■ **Your instructions**:
Please restate the data below word for word, omitting all images.

■ **Records for this exercise**:
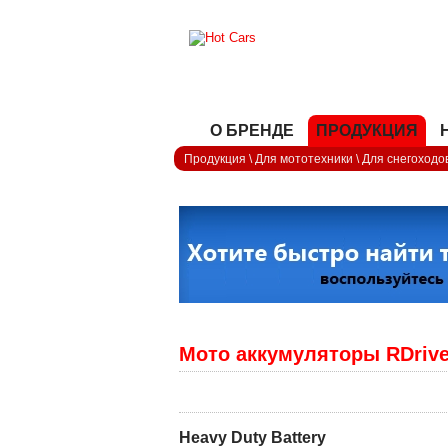
О БРЕНДЕ
ПРОДУКЦИЯ
Продукция
\
Для мототехники
\
Для снегоходо
Мото аккумуляторы RDrive
Heavy Duty Battery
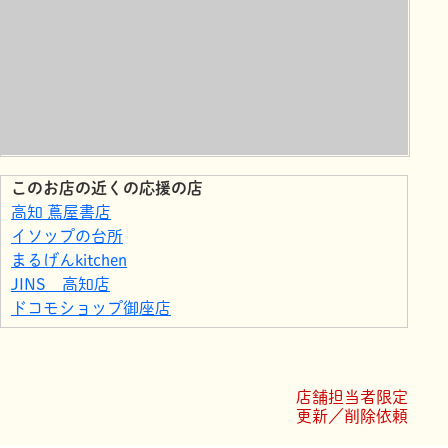
このお店の近くの応援の店
高知 蔦屋書店
イソップの台所
まるげんkitchen
JINS 高知店
ドコモショップ御座店
ファミリーマート高知御座店
サニーマートとさのさと御座店
de.lieto
店舗担当者限定
ココ不動産
更新／削除依頼
エースワン 御座店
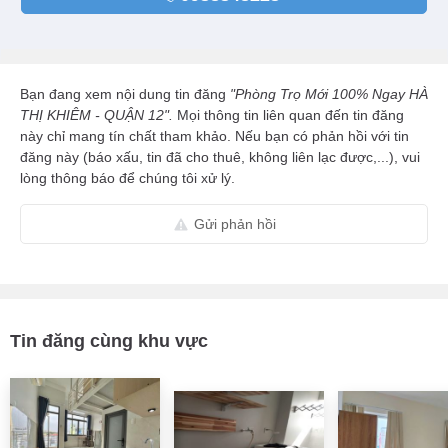
Bạn đang xem nội dung tin đăng
"Phòng Trọ Mới 100% Ngay HÀ
THỊ KHIÊM - QUẬN 12".
Mọi thông tin liên quan đến tin đăng
này chỉ mang tín chất tham khảo. Nếu bạn có phản hồi với tin
đăng này (báo xấu, tin đã cho thuê, không liên lạc được,...), vui
lòng thông báo để chúng tôi xử lý.
Gửi phản hồi
Tin đăng cùng khu vực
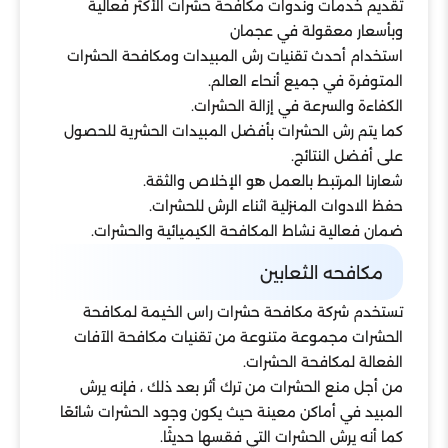
تقديم خدمات وندوات مكافحة حشرات الأكثر فعالية
وبأسعار معقولة في عجمان
استخدام أحدث تقنيات رش المبيدات ومكافحة الحشرات
المتوفرة في جميع أنحاء العالم.
الكفاءة والسرعة في إزالة الحشرات.
كما يتم رش الحشرات بأفضل المبيدات الحشرية للحصول
على أفضل النتائج.
شعارنا المرتبط بالعمل هو الإخلاص والثقة.
حفظ الادوات المنزلية اثناء الرش للحشرات.
ضمان فعالية نشاط المكافحة الكيميائية والحشرات.
مكافحه الثعابين
تستخدم شركة مكافحة حشرات راس الخيمة لمكافحة
الحشرات مجموعة متنوعة من تقنيات مكافحة الآفات
الفعالة لمكافحة الحشرات.
من أجل منع الحشرات من ترك أثر بعد ذلك ، فإنه يرش
المبيد في أماكن معينة حيث يكون وجود الحشرات شائعًا
كما أنه يرش الحشرات التي فقسها حديثًا.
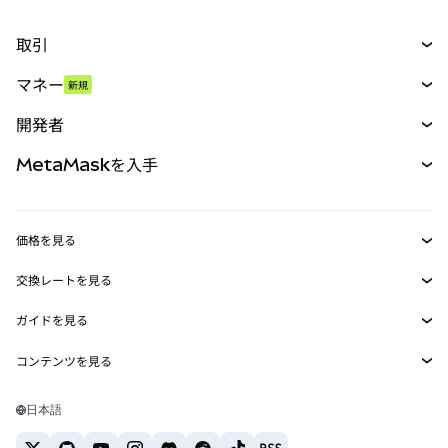
取引
スワップ
マネー
新規
予測
新規
購入
開発者
パーペチュアル
新規
カード
ドキュメントを表示
MetaMaskを入手
RWA
mUSD
新規
ダッシュボード
トランザクションシールド
収益化
Smart Accounts Kit
Agent Wallet
新規
価格を見る
埋め込みウォレット
Snaps
ビットコインの価格
交換レートを見る
MetaMask Connect
イーサリアムの価格
報酬
新規
BTC→USD
Solanaの価格
ガイドを見る
Snaps
セキュリティ
ETH→USD
BTCの購入
Shiba Inuの価格
USDT→INR
コンテンツを見る
Web3サービス
サポート
ETHの購入
Pepeの価格
ビットコインウォレット
BTC→USDT
SOLの購入
キャリア
Tetherの価格
Solanaウォレット
日本語
BTC→INR
PEPEの購入
お問い合わせ
USDCの価格
おすすめの暗号資産カード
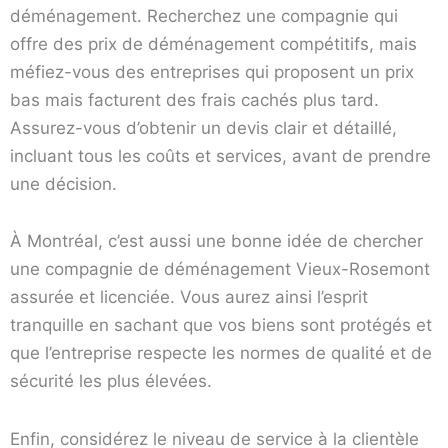
déménagement. Recherchez une compagnie qui
offre des prix de déménagement compétitifs, mais
méfiez-vous des entreprises qui proposent un prix
bas mais facturent des frais cachés plus tard.
Assurez-vous d’obtenir un devis clair et détaillé,
incluant tous les coûts et services, avant de prendre
une décision.
À Montréal, c’est aussi une bonne idée de chercher
une compagnie de déménagement Vieux-Rosemont
assurée et licenciée. Vous aurez ainsi l’esprit
tranquille en sachant que vos biens sont protégés et
que l’entreprise respecte les normes de qualité et de
sécurité les plus élevées.
Enfin, considérez le niveau de service à la clientèle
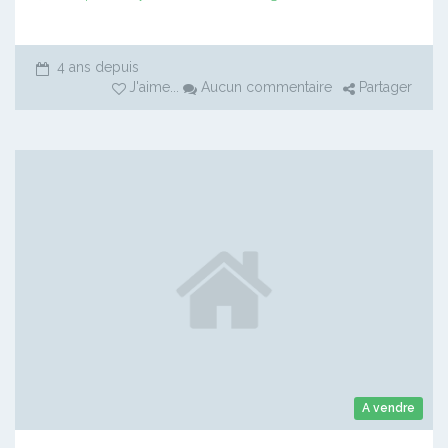
4 ans depuis
J'aime
...
Aucun commentaire
Partager
A vendre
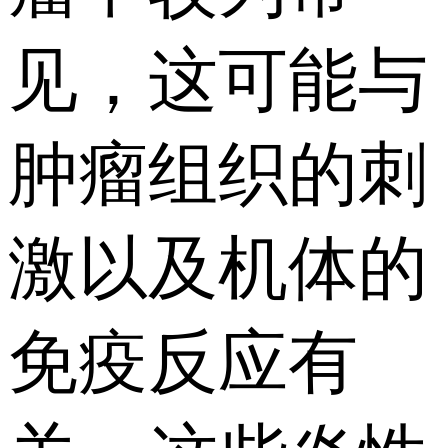
见，这可能与
肿瘤组织的刺
激以及机体的
免疫反应有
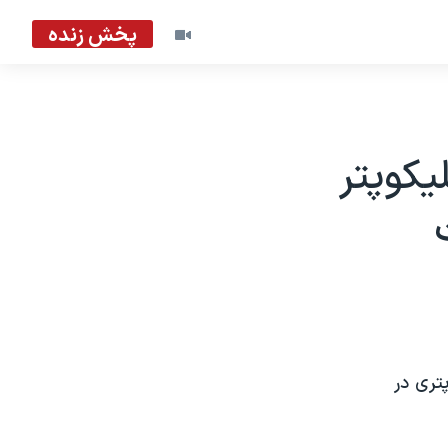
پخش زنده
کوپتر
تری در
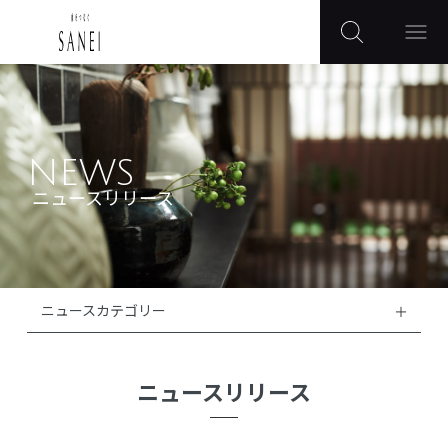
NEWS
ニュースリリース
ニュースカテゴリー
ニュースリリース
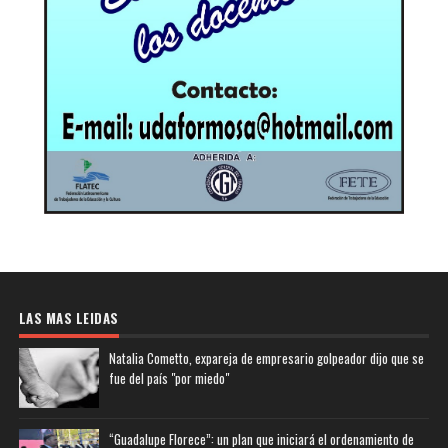
LAS MAS LEIDAS
Natalia Cometto, expareja de empresario golpeador dijo que se
fue del país "por miedo"
“Guadalupe Florece”: un plan que iniciará el ordenamiento de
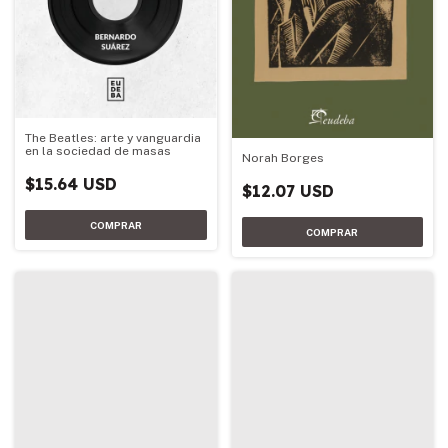
The Beatles: arte y vanguardia
en la sociedad de masas
Norah Borges
$15.64 USD
$12.07 USD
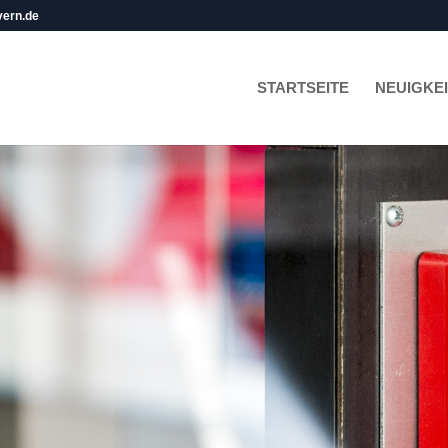
yern.de
STARTSEITE
NEUIGKE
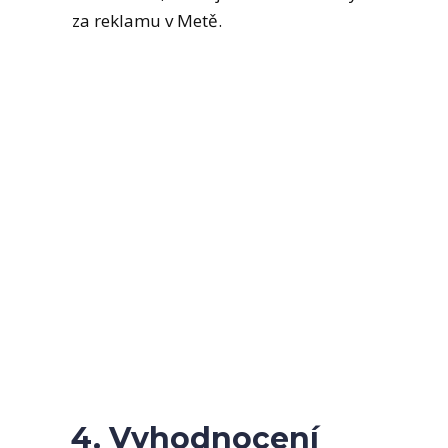
za reklamu v Metě.
4. Vyhodnocení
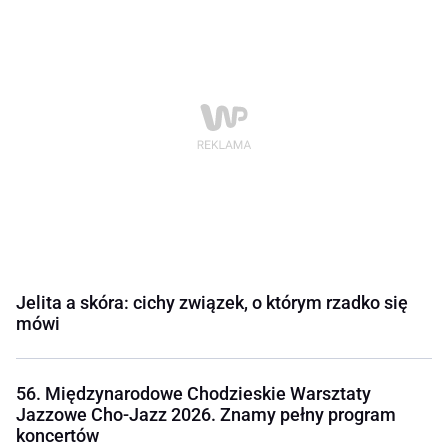
Jelita a skóra: cichy związek, o którym rzadko się
mówi
56. Międzynarodowe Chodzieskie Warsztaty
Jazzowe Cho-Jazz 2026. Znamy pełny program
koncertów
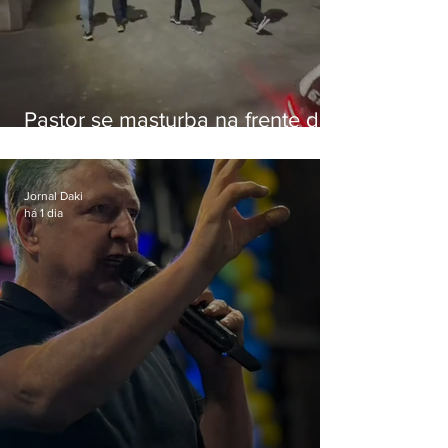
Pastor se masturba na frente de
criança e é preso na Zona Oeste
Jornal Daki
há 1 dia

■ **Your solution**:
О БРЕНДЕ
ПРОДУКЦИЯ
Продукция
\
Для мототехники
\
Для снегоходо
Мото аккумуляторы RDrive
Heavy Duty Battery
このお店の近くの応援の店
高知 蔦屋書店
イソップの台所
まるげんkitchen
JINS 高知店
ドコモショップ御座店
ファミリーマート高知御座店
サニーマートとさのさと御座店
de.lieto
店舗担当者限定
ココ不動産
更新／削除依頼
エースワン 御座店
Bạn đang xem nội dung tin đăng
"Phòng Trọ Mới 100% Ngay HÀ
THỊ KHIÊM - QUẬN 12".
Mọi thông tin liên quan đến tin đăng
này chỉ mang tín chất tham khảo. Nếu bạn có phản hồi với tin
đăng này (báo xấu, tin đã cho thuê, không liên lạc được,...), vui
lòng thông báo để chúng tôi xử lý.
Gửi phản hồi
Tin đăng cùng khu vực
تقديم خدمات وندوات مكافحة حشرات الأكثر فعالية
وبأسعار معقولة في عجمان
استخدام أحدث تقنيات رش المبيدات ومكافحة الحشرات
المتوفرة في جميع أنحاء العالم.
الكفاءة والسرعة في إزالة الحشرات.
كما يتم رش الحشرات بأفضل المبيدات الحشرية للحصول
على أفضل النتائج.
شعارنا المرتبط بالعمل هو الإخلاص والثقة.
حفظ الادوات المنزلية اثناء الرش للحشرات.
ضمان فعالية نشاط المكافحة الكيميائية والحشرات.
مكافحه الثعابين
تستخدم شركة مكافحة حشرات راس الخيمة لمكافحة
الحشرات مجموعة متنوعة من تقنيات مكافحة الآفات
الفعالة لمكافحة الحشرات.
من أجل منع الحشرات من ترك أثر بعد ذلك ، فإنه يرش
المبيد في أماكن معينة حيث يكون وجود الحشرات شائعًا
كما أنه يرش الحشرات التي فقسها حديثًا.
取引
スワップ
マネー
新規
予測
新規
購入
開発者
パーペチュアル
新規
カード
ドキュメントを表示
MetaMaskを入手
RWA
mUSD
新規
ダッシュボード
トランザクションシールド
収益化
Smart Accounts Kit
Agent Wallet
新規
価格を見る
埋め込みウォレット
Snaps
ビットコインの価格
交換レートを見る
MetaMask Connect
イーサリアムの価格
報酬
新規
BTC→USD
Solanaの価格
ガイドを見る
Snaps
セキュリティ
ETH→USD
BTCの購入
Shiba Inuの価格
USDT→INR
コンテンツを見る
Web3サービス
サポート
ETHの購入
Pepeの価格
ビットコインウォレット
BTC→USDT
SOLの購入
キャリア
Tetherの価格
Solanaウォレット
日本語
BTC→INR
PEPEの購入
お問い合わせ
USDCの価格
おすすめの暗号資産カード
déménagement. Recherchez une compagnie qui
offre des prix de déménagement compétitifs, mais
méfiez-vous des entreprises qui proposent un prix
bas mais facturent des frais cachés plus tard.
Assurez-vous d’obtenir un devis clair et détaillé,
incluant tous les coûts et services, avant de prendre
une décision.
À Montréal, c’est aussi une bonne idée de chercher
une compagnie de déménagement Vieux-Rosemont
assurée et licenciée. Vous aurez ainsi l’esprit
tranquille en sachant que vos biens sont protégés et
que l’entreprise respecte les normes de qualité et de
sécurité les plus élevées.
Enfin, considérez le niveau de service à la clientèle
4 ans depuis
J'aime
...
Aucun commentaire
Partager
A vendre
见，这可能与
肿瘤组织的刺
激以及机体的
免疫反应有
پخش زنده
کوپتر
تری در
NEWS
ニュースリリース
ニュースカテゴリー
ニュースリリース
LAS MAS LEIDAS
Natalia Cometto, expareja de empresario golpeador dijo que se
fue del país "por miedo"
“Guadalupe Florece”: un plan que iniciará el ordenamiento de
The Beatles: arte y vanguardia
en la sociedad de masas
Norah Borges
$15.64 USD
$12.07 USD
yern.de
STARTSEITE
NEUIGKE
za reklamu v Metě.
4. Vyhodnocení
Jelita a skóra: cichy związek, o którym rzadko się
mówi
56. Międzynarodowe Chodzieskie Warsztaty
Jazzowe Cho-Jazz 2026. Znamy pełny program
koncertów
Pastor se masturba na frente de
criança e é preso na Zona Oeste
Jornal Daki
há 1 dia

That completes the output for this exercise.